The next major shift, Gates predicted, will be to multicore processing. That shift is already happening on the hardware side, and Gates said Microsoft is investing heavily to rearchitect its software to fully harness multicore. “If we’re going to keep those cores working for the user and not just sitting idle, it’s going to require some very innovative architectural work,” said Gates.
Microsoft’s other major challenge is the expanding device ecosystem, from desktop PCs and laptops to tablets, handhelds and new form factor devices.
Gates said the goal is to make it a seamless user experience across devices, and he said Microsoft is investing heavily in new synching technology.
“The PC is in no way standing still, and that provides opportunity for all of us, but we need to make sure there are standards so all the levels of the stack are working together,” said Gates.
Joel Martin, vice-president, enterprise software with IDC Canada in Toronto, said with Vista supporting both 32-bit and 64-bit natively, there’s a clear migration path for enterprises to 64-bit processing.
“Obviously, servers will be the first to move to 64-bit just because of the amount of data (they’re dealing with),” said Martin. “From an application and workload standpoint, once you start seeing 64-bit take off and being implemented at a server level, I imagine desktops will probably follow pretty quickly.”
Martin said he sees Windows Server Longhorn as the tipping point where companies, when they deploy Longhorn, will likely deploy a 64-bit server solution.

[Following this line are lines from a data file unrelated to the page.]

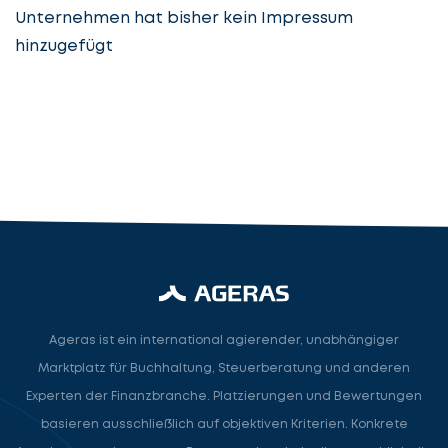
Unternehmen hat bisher kein Impressum
hinzugefügt
Steuerberatung
Steuerberater
Rechtsanwalt
Nächster Schritt
Ageras ist ein international agierender, unabhängiger
Marktplatz für Buchhaltung, Steuerberatung und anderen
Experten der Finanzbranche. Platzierungen und Bewertungen
basieren ausschließlich auf objektiven Kriterien. Konkrete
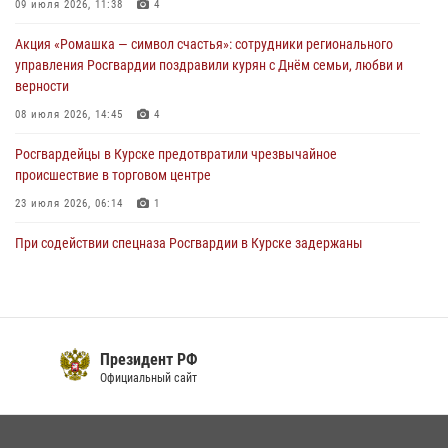
Курские росгвардейцы приняли участие в благодарственном
09 июля 2026, 11:38
4
молебне в День Крещения Руси
Акция «Ромашка — символ счастья»: сотрудники регионального
28 июля 2026, 13:17
4
управления Росгвардии поздравили курян с Днём семьи, любви и
верности
08 июля 2026, 14:45
4
Росгвардейцы в Курске предотвратили чрезвычайное
происшествие в торговом центре
23 июля 2026, 06:14
1
При содействии спецназа Росгвардии в Курске задержаны
подозреваемые в вымогательстве (Видео)
13 июля 2026, 11:37
1
В Управлении Росгвардии по Курской области подвели итоги
первого этапа фотоконкурса «В объективе Росгвардия»
Президент РФ
Официальный сайт
22 июля 2026, 12:38
2
Курские росгвардейцы эвакуировали жильцов многоэтажки после
атаки БПЛА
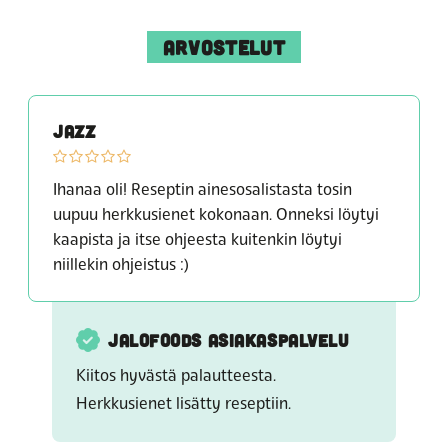
ARVOSTELUT
JAZZ
Ihanaa oli! Reseptin ainesosalistasta tosin
uupuu herkkusienet kokonaan. Onneksi löytyi
kaapista ja itse ohjeesta kuitenkin löytyi
niillekin ohjeistus :)
JALOFOODS ASIAKASPALVELU
Kiitos hyvästä palautteesta.
Herkkusienet lisätty reseptiin.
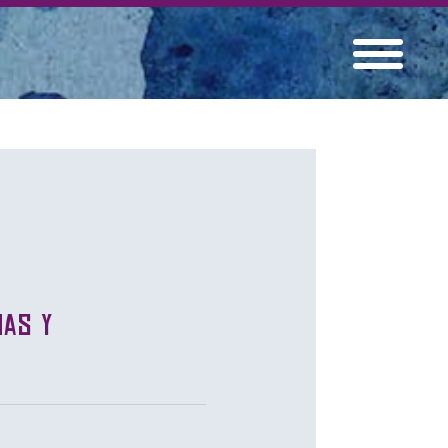
nas y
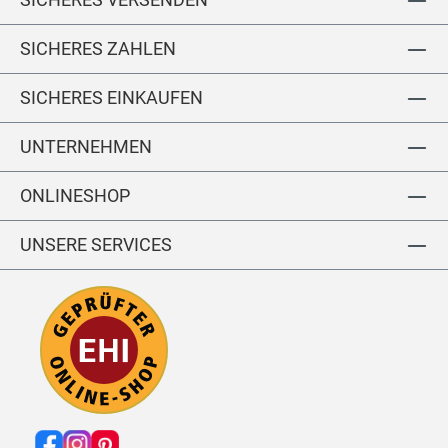
SICHERES ZAHLEN
SICHERES EINKAUFEN
UNTERNEHMEN
ONLINESHOP
UNSERE SERVICES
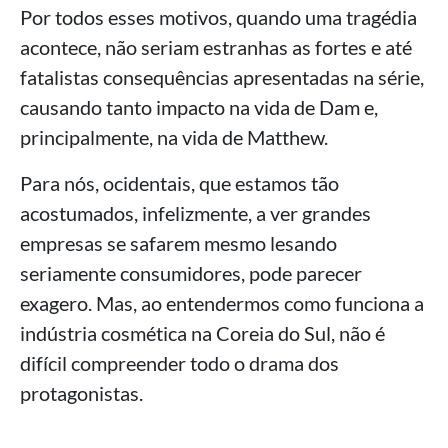
Por todos esses motivos, quando uma tragédia
acontece, não seriam estranhas as fortes e até
fatalistas consequências apresentadas na série,
causando tanto impacto na vida de Dam e,
principalmente, na vida de Matthew.
Para nós, ocidentais, que estamos tão
acostumados, infelizmente, a ver grandes
empresas se safarem mesmo lesando
seriamente consumidores, pode parecer
exagero. Mas, ao entendermos como funciona a
indústria cosmética na Coreia do Sul, não é
difícil compreender todo o drama dos
protagonistas.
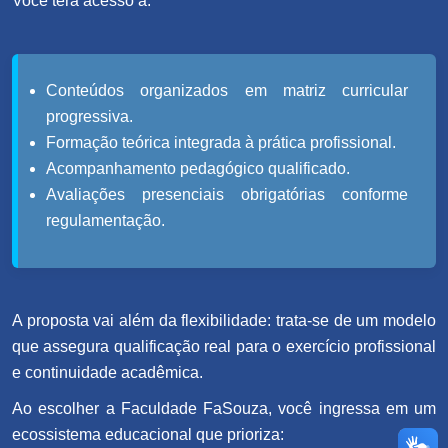
Você terá acesso a:
Conteúdos organizados em matriz curricular
progressiva.
Formação teórica integrada à prática profissional.
Acompanhamento pedagógico qualificado.
Avaliações presenciais obrigatórias conforme
regulamentação.
A proposta vai além da flexibilidade: trata-se de um modelo
que assegura qualificação real para o exercício profissional
e continuidade acadêmica.
Ao escolher a Faculdade FaSouza, você ingressa em um
ecossistema educacional que prioriza:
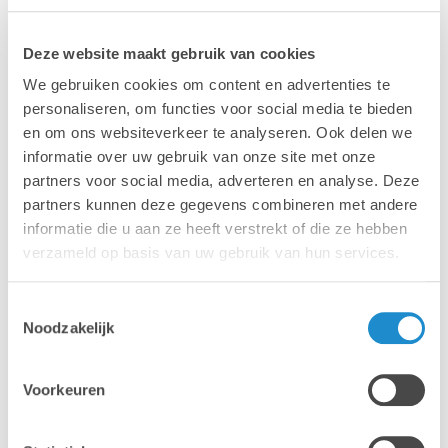
van de iPad in de klas. Hoe zet je Augmented
Reality in? Hoe werkt Microsoft 365 en Google Suite
Deze website maakt gebruik van cookies
op iPad? Hoe maak je een journaal in de les
We gebruiken cookies om content en advertenties te
Nederlands? Je komt het allemaal te weten tijdens
de sessies van onze trainers.
personaliseren, om functies voor social media te bieden
en om ons websiteverkeer te analyseren. Ook delen we
Bovendien kan je na afloop van de sessie alles
informatie over uw gebruik van onze site met onze
uitgebreid nabespreken en testen in de Play Area
partners voor social media, adverteren en analyse. Deze
die we opzetten. Zo kan je eigenhandig de klans
partners kunnen deze gegevens combineren met andere
van de toekomst ervaren.
informatie die u aan ze heeft verstrekt of die ze hebben
verzameld op basis van uw gebruik van hun services.
PROGRAMMA
Toestemmingsselectie
Komt binnenkort beschikbaar
Noodzakelijk
Meer info >
Voorkeuren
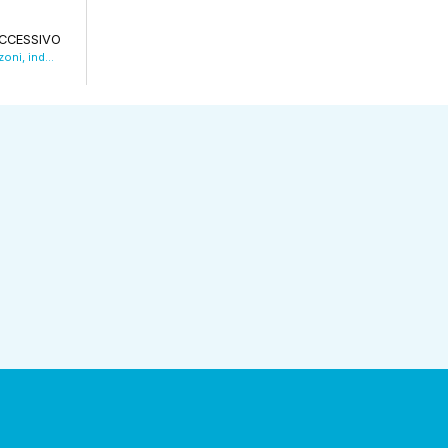
CCESSIVO
Allarme per bocconi avvelenati a Serramazzoni, indagini dei Carabinieri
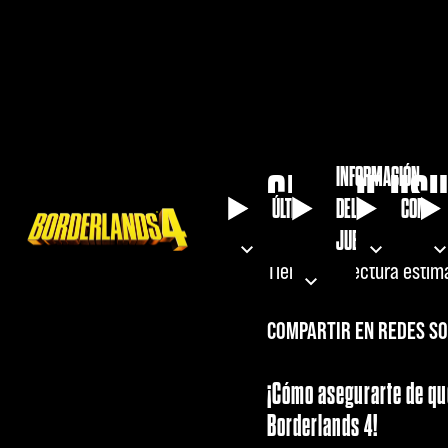
INFORMACIÓN
GUÍA DE US
ÚLTIMAS
DEL
COMUN
JUEGO
Tiempo de lectura estim
COMPARTIR EN REDES SO
¡Cómo asegurarte de que
Borderlands 4!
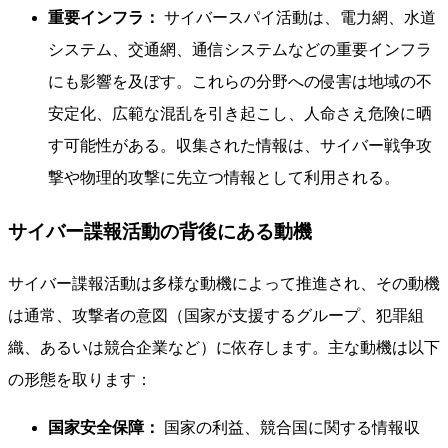
重要インフラ：
サイバースパイ活動は、電力網、水道
システム、交通網、通信システムなどの重要インフラ
にも影響を及ぼす。これらの分野への侵害は地域の不
安定化、広範な混乱を引き起こし、人命さえ危険に晒
す可能性がある。収集された情報は、サイバー戦争攻
撃や物理的攻撃に先立つ情報として利用される。
サイバー諜報活動の背後にある動機
サイバー諜報活動は多様な動機によって推進され、その動機
は通常、攻撃者の意図（国家が支援するグループ、犯罪組
織、あるいは競合企業など）に依存します。主な動機は以下
の形態を取ります：
国家安全保障：
国家の利益、競合国に関する情報収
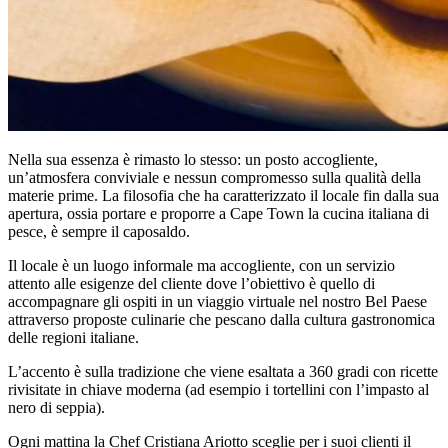
Nella sua essenza è rimasto lo stesso: un posto accogliente,
un’atmosfera conviviale e nessun compromesso sulla qualità della
materie prime. La filosofia che ha caratterizzato il locale fin dalla sua
apertura, ossia portare e proporre a Cape Town la cucina italiana di
pesce, è sempre il caposaldo.
Il locale è un luogo informale ma accogliente, con un servizio
attento alle esigenze del cliente dove l’obiettivo è quello di
accompagnare gli ospiti in un viaggio virtuale nel nostro Bel Paese
attraverso proposte culinarie che pescano dalla cultura gastronomica
delle regioni italiane.
L’accento è sulla tradizione che viene esaltata a 360 gradi con ricette
rivisitate in chiave moderna (ad esempio i tortellini con l’impasto al
nero di seppia).
Ogni mattina la Chef Cristiana Ariotto sceglie per i suoi clienti il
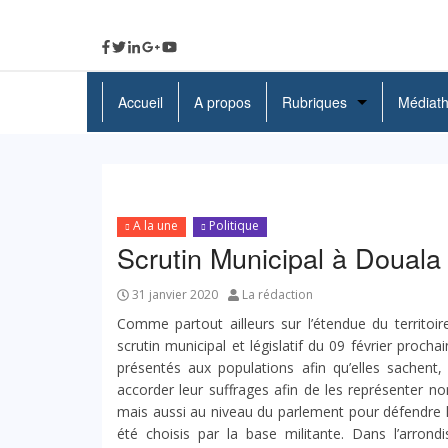
Accueil
A propos
Rubriques
Médiat
A La Une
Politique
A la une
Politique
Economie
Scrutin Municipal à Douala
Education
31 janvier 2020
La rédaction
Société
Comme partout ailleurs sur l’étendue du territoi
scrutin municipal et législatif du 09 février procha
Santé
présentés aux populations afin qu’elles sachent,
accorder leur suffrages afin de les représenter n
Culture
mais aussi au niveau du parlement pour défendre le
été choisis par la base militante. Dans l’arron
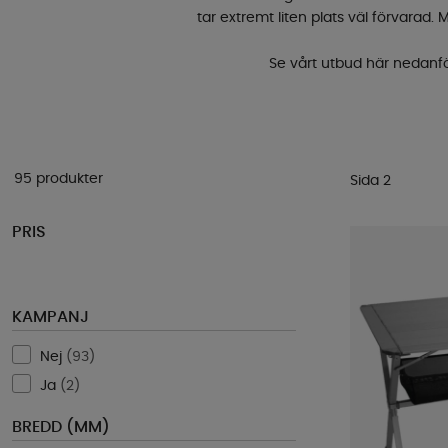
tar extremt liten plats väl förvarad
Se vårt utbud här nedanför,
95 produkter
Sida 2
PRIS
KAMPANJ
Nej
(
93
)
Ja
(
2
)
BREDD (MM)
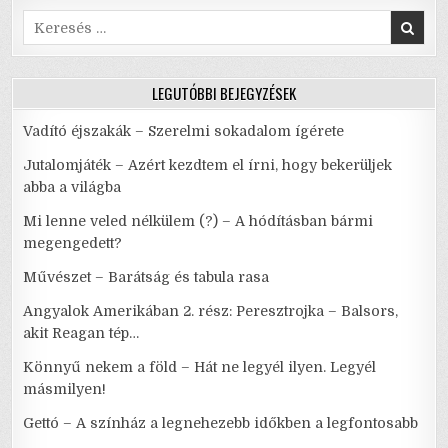
k
Search
for:
LEGUTÓBBI BEJEGYZÉSEK
Vadító éjszakák – Szerelmi sokadalom ígérete
Jutalomjáték – Azért kezdtem el írni, hogy bekerüljek
abba a világba
Mi lenne veled nélkülem (?) – A hódításban bármi
megengedett?
Művészet – Barátság és tabula rasa
Angyalok Amerikában 2. rész: Peresztrojka – Balsors,
akit Reagan tép…
Könnyű nekem a föld – Hát ne legyél ilyen. Legyél
másmilyen!
Gettó – A színház a legnehezebb időkben a legfontosabb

Once it’s proven on the server, he said, desktop migration will likely follow.
With companies revisiting their hardware roadmaps with the requirements for Windows Vista in mind, Martin said firms should also look at 64-bit computing on the server and at the desktop for power users and at multicore processing, which he said will soon become the de facto standard for enterprise PCs.
Hardware manufacturers are excited about Vista’s potential to boost sales of their products, and Toronto-based graphics card manufacturer ATI is no exception.
Terry Makedon, group manager of the product manager group at ATI, said that with Vista, ATI finally has an enterprise-level “killer app” for its higher-end graphics cards.
“We thank Microsoft every time we can, because this is a home run for us,” said Makedon.